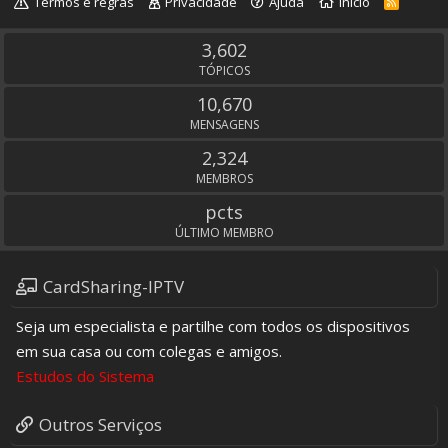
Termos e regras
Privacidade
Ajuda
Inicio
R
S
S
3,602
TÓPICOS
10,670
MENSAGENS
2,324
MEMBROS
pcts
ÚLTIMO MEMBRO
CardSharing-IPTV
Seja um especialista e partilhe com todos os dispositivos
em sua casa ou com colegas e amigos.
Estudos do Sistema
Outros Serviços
------------------------------------
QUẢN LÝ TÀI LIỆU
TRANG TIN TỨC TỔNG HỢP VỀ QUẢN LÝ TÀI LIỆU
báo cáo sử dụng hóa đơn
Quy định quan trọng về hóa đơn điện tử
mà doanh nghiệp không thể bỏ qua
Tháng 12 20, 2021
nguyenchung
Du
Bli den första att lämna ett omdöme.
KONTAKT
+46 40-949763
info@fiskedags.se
------------------------------------
* Exercise details *
Among the records above, repeat exactly the line with "Termos e regras", the line with "Outros Serviços", and every line in between, and only those.

* Answer box *
Termos e regras
Privacidade
Ajuda
Inicio
R
S
S
3,602
TÓPICOS
10,670
MENSAGENS
2,324
MEMBROS
pcts
ÚLTIMO MEMBRO
CardSharing-IPTV
Seja um especialista e partilhe com todos os dispositivos
em sua casa ou com colegas e amigos.
Estudos do Sistema
Outros Serviços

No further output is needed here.